The Collections of Stonyhurst College featured prominently in a documentary broadcast on BBC Four at the weekend. In the programme, Treasures of Heaven, [Note that if you are not in the U.K. you can't watch the video] Andrew Graham-Dixon explored the ancient Christian practice of preserving Christian relics and the largely forgotten art form that went with it - the reliquary. His research took him from the Crown of Thorns venerated at Notre Dame Cathedral in Paris to the martyrdom of St Thomas Becket – and even to more recent events in El Salvador with the cause of Blessed Oscar Romero. But it was in Stonyhurst that he was confronted with some of the most gruesome relics.

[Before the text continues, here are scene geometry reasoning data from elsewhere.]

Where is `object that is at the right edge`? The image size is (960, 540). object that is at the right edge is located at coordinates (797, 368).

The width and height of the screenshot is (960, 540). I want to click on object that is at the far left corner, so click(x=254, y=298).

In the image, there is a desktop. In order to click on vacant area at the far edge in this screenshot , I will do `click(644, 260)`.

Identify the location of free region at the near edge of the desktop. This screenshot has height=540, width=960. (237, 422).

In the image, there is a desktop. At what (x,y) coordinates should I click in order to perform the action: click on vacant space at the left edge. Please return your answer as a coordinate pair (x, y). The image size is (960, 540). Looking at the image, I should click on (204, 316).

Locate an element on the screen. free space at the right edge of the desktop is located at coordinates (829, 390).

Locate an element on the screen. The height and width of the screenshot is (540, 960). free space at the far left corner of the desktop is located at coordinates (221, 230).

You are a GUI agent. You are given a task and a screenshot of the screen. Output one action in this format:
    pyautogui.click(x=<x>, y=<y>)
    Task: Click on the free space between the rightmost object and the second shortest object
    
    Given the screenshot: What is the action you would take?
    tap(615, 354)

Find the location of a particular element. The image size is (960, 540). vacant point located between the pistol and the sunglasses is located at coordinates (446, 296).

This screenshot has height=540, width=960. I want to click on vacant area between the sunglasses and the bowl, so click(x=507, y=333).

“The Reformation ushered in a bleak and bitter period for those adhering to the old Catholic traditions of worship,” he said, approaching the college. “If you want to understand that (largely concealed) history, there’s no better place to come than this.”
The most revealing treasure in the Stonyhurst Collection, according to Graham-Dixon, is also the most unassuming: found in the 19th century, behind a wall in a nearby Catholic home, it had lain undiscovered for more than 200 years. But it is the only one of its kind in the world. The chest, disguised as a travelling salesman’s trunk, contained everything needed for a Jesuit to say Mass. Beneath a ladies bonnet was concealed the altar stone, a chalice, corporal and an early 17th century chasuble. Jan Graffius, Curator at Stonyhurst, went on to explain how ministry had to be carried out clandestinely at this time, since anyone caught celebrating Mass would be tried for treason, for which the sentence would be death.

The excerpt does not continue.